近年「高齢化」が社会問題として大きく取りざたされています。高齢化の現状はどうなっているのか、資料で見ておきましょう。
(表①高齢化の現状と将来像)
総人口に占める年齢層別人口と高齢化率(※2015年までは実績値、2020年以降は推計値)(内閣府「高齢社会白書平成28年度版」を参照)
表①の棒グラフ・折れ線グラフは、高齢化の現状と将来像を表したものになります。棒グラフが年齢層別の人口数、折れ線グラフが65歳以上の人口の総人口に占める割合(%)を示したものになります。日本の総人口は2015年10月1日現在、1億2,711万人で、65歳以上の高齢者人口は3,392万人です。総人口に占める65歳以上人口の割合(高齢化率)は26.7%です。
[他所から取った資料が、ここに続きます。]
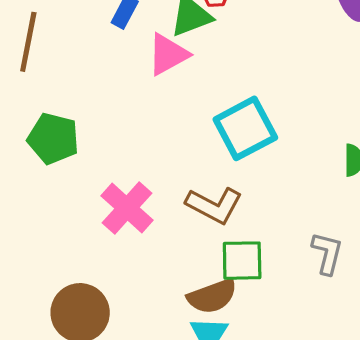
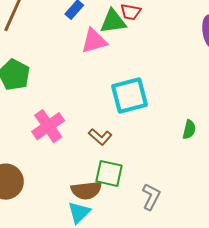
brown L-shape: (214, 205) -> (100, 137), size x0.7
gray L-shape: (327, 253) -> (151, 197), moved

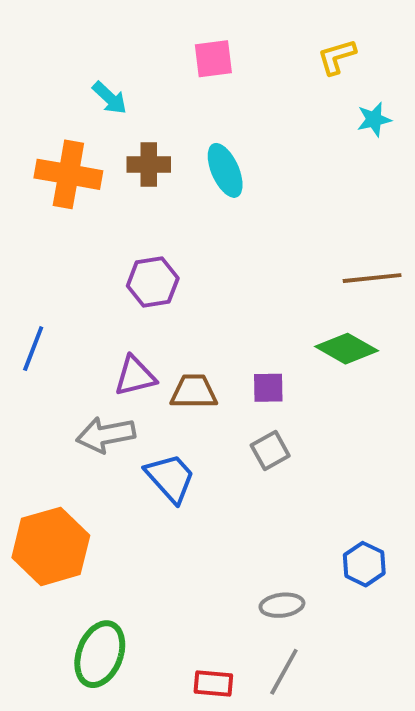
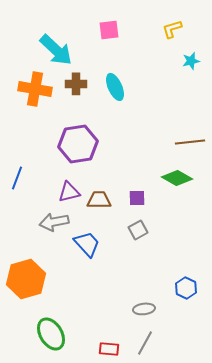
cyan arrow: (110, 98) -> (56, 50), size x1.8
purple hexagon: (153, 282) -> (78, 144), size x1.5
green ellipse: (100, 654) -> (51, 334), turned -52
そして、将来の2060年には、総人口が減少し、高齢化率は上昇すると考えられています。なんと、65歳以上の方の総人口に占める割合が39.9%に達し、75歳以上人口が総人口の26.9%となり4人に1人が75歳以上となると推計されています。
(表② 高齢、単独世帯の増加)
(内閣府「高齢社会白書平成28年度版」を参照)
表②中の棒グラフが65歳以上がいる世帯数を示しています。棒グラフの一番下(赤色)が65歳以上の単独世帯の数となります。折れ線グラフは65歳以上いる世帯の中で単独世帯の占める割合です。2014年時点で25,3%となっています。65歳以上の方がいる世帯の4分の1は、単独世帯ということになります。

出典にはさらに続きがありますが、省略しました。